Choosing between two hierarchical models


I am trying to fit a model for the N data points with 3 covariates and 1 response. This is the basic model used as one of the Guassian in a mixture of two Gaussian with another Gaussian to capture the outliers from the following model:

covariates: x, u, v
response: y

Model 1:

y_i = a(u_i, v_i) x_i + b(u_i, v_i) + \epsilon_i \\ \begin{cases} a(u_i, v_i) = a_0 + a_1 u_i + a_2 v_i \\ b(u_i, v_i) = b_0 + b_1 u_i + b_2 v_i \\ \sigma_{int}(u_i, v_i) = \sigma_0 + \sigma_1 u_i + \sigma_2v_i \\ \end{cases}\\ \epsilon_i \sim N(0, \sigma_{int}(u_i, v_i)^2 + \sigma_{y_i}^2 )

In which I fit for the parameters \{a_0, a_1, a_2, b_0, b_1, b_2, \sigma_0, \sigma_1, \sigma_2\}. I have five separate data sets and the fit looks good for each dataset. The final model I had in mind was to add a level for the variation between datasets to allow a better shrinkage.

Model 2:

People have used simple binning of the data in the sense that they binned in terms of v and then bin the data in terms of u and fit the model y = ax + b + \epsilon and looked at the change in a, b, \sigma as a function of the u, v by fitting the linear model to these estimates after the first fit.
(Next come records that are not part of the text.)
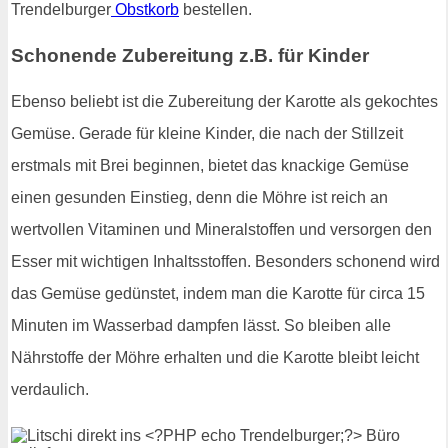
Trendelburger
Obstkorb
bestellen.
Schonende Zubereitung z.B. für Kinder
Ebenso beliebt ist die Zubereitung der Karotte als gekochtes
Gemüse. Gerade für kleine Kinder, die nach der Stillzeit
erstmals mit Brei beginnen, bietet das knackige Gemüse
einen gesunden Einstieg, denn die Möhre ist reich an
wertvollen Vitaminen und Mineralstoffen und versorgen den
Esser mit wichtigen Inhaltsstoffen. Besonders schonend wird
das Gemüse gedünstet, indem man die Karotte für circa 15
Minuten im Wasserbad dampfen lässt. So bleiben alle
Nährstoffe der Möhre erhalten und die Karotte bleibt leicht
verdaulich.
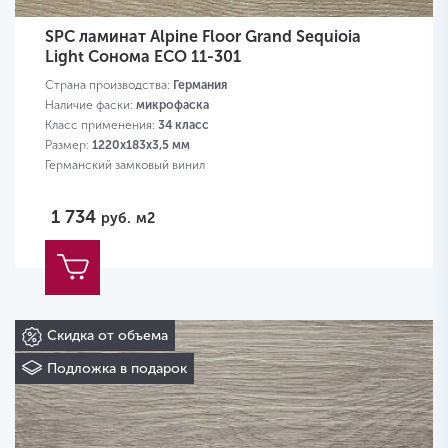
SPC ламинат Alpine Floor Grand Sequioia
Light Сонома ЕСО 11-301
Страна производства:
Германия
Наличие фаски:
микрофаска
Класс применения:
34 класс
Размер:
1220х183х3,5 мм
Германский замковый винил
1 734
руб.
м2
Скидка от объема
Подложка в подарок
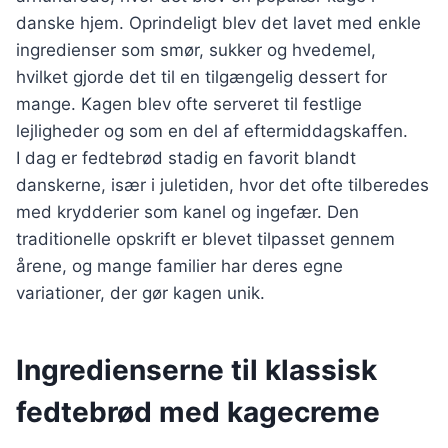
danske hjem. Oprindeligt blev det lavet med enkle
ingredienser som smør, sukker og hvedemel,
hvilket gjorde det til en tilgængelig dessert for
mange. Kagen blev ofte serveret til festlige
lejligheder og som en del af eftermiddagskaffen.
I dag er fedtebrød stadig en favorit blandt
danskerne, især i juletiden, hvor det ofte tilberedes
med krydderier som kanel og ingefær. Den
traditionelle opskrift er blevet tilpasset gennem
årene, og mange familier har deres egne
variationer, der gør kagen unik.
Ingredienserne til klassisk
fedtebrød med kagecreme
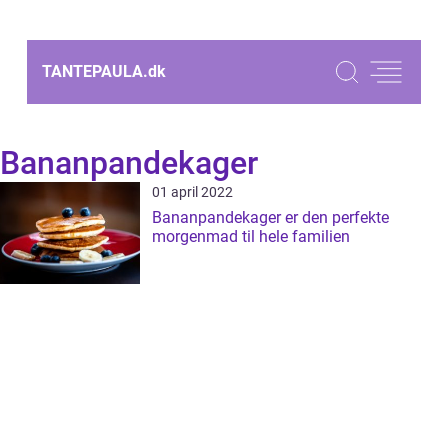
TANTEPAULA.
dk
Bananpandekager
01 april 2022
Bananpandekager er den perfekte
morgenmad til hele familien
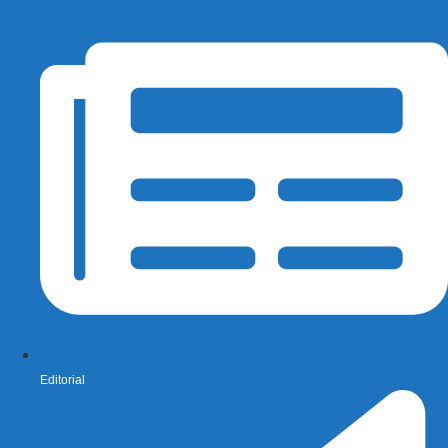
Editorial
The v has a time-like nature and u is related to a property of the environment (there are k types of environments, at each time slice).

As an effort to make a model similar, I am trying to fit the linear model for y(x) but in each of these environments at different times using a random slope and intercept model that follows the linear structure in terms of u, and v as a baseline at each level, one level with a linear term for u and one level with a linear term in v, within a three-level model (i.e. using binned u and v as group-level covariates).

There are 4 types of environments at a given time so if there are 5 epochs, I’d have 20 level-2 parameters where variation in each parameter with a similar environment follows the same distribution which is in addition to the linear baseline in terms of the 4 binned environments. There are also 5 level-3 parameters to allow for variation at the level of time in addition to the linear baseline in terms of 5 binned time. This would be a four-level model if I include another level for different datasets.

y_i = a(\bar{u}_i, \bar{v}_i) x_i + b(\bar{u}_i, \bar{v}_i) + \epsilon_i \\ a(\bar{u}_i, \bar{v}_i) = a_0 + a_1 \bar{u}_i + a_2\bar{v}_i + \epsilon_{\bar{u}_i, \bar{v}_i} + \epsilon_{\bar{v}_i}\\ \epsilon_{\bar{u}_i, \bar{v}_i} \sim N(0, \tau^2_{a,\bar{u_i}}) \\ \epsilon_{\bar{v}_i} \sim N(0, \tau^2_{a, \bar{v}})\\ \epsilon_i \sim N(0, \sigma_{int}(\bar{u}_i, \bar{v}_i)^2 + \sigma_{y_i}^2 )

Where \tau_{a,\bar{u_i}} is the same for those with same environments, so there are k=4 such parameters. Also, \bar{u}, \bar{v} are the binned versions of the original u, v. So \bar{u}_i is the median or mean value of the bin where i'th data points falls into. An equation similar to what is written for a(\bar{u}_i, \bar{v}_i) is used for b(\bar{u}_i, \bar{v}_i) and \sigma_{int}(\bar{u}_i, \bar{v}_i).

Question:

  1. Which one of these models is correct and if both/none are correct what would you recommend? Also, are there any benefits in adding these extra levels instead of using the data like in model 1?

  2. Also, should I expect to get similar results from both approaches in terms of the slope for u and v, namely the a_1, a_2, b_1, b_2, \sigma_1, \sigma_2 or they will be washed out because of the extra random variation terms added at different levels?

1 Like

Neither model here is “correct” in any technical sense. The both make approximations, and the relative accuracy of those approximations will vary from application to application.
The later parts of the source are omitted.